It has actually been a little over two years since I had my miscarriage
It was Dec. 18th 2011, my husband and I were going out on a date. I got out of the car and felt blood start to pour down my legs. I was freaked out at first not knowing what was happening. I thought I had started my cycle the day before. He stopped and looked at me and asked what was wrong I said something's not right, I have blood pouring out of me. He took me back home and I got into the bathtub. I had blood clots passing it looked as though someone had been killed inside that bathroom. Then I gave labor to our child.
At the time I was just shocked and confused. I took the flesh colored thing with me to the ER where they did a test & confirmed I had been expecting. I just broke down in tears. I never expected a thing. I was still having a monthly cycle.
We don't know how far along I was or anything. I believe I was still very early along as the "baby" was not fully formed or anything just the pea shape. I think what hurts the most is that they did not offer for us to bring the "baby" back home it was thrown in the trash and that kills me knowing that my baby was done like that.

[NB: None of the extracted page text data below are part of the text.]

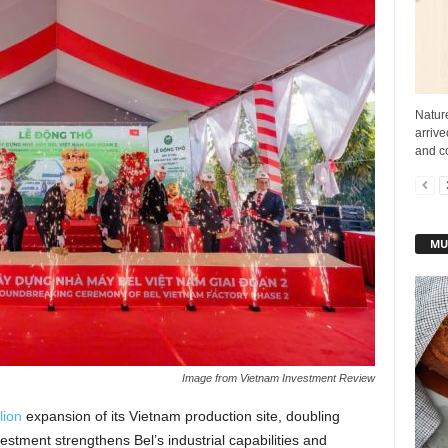
Nature
arriv
and co
MU
Image from Vietnam Investment Review
lion
expansion of its Vietnam production site, doubling
stment strengthens Bel’s industrial capabilities and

I understand that I didn't know so there was probably nothing I could have done but it still hurts. It's like an unhealed wound when I think about it its like a wound ripped right back open.
I went on to have another healthy baby after that but tonight I have just been thinking of our lost one...I guess the 'what ifs' and 'what could have beens' are hitting me tonight. I just know that even though my other two children will grow I will always have a "baby" I love so much.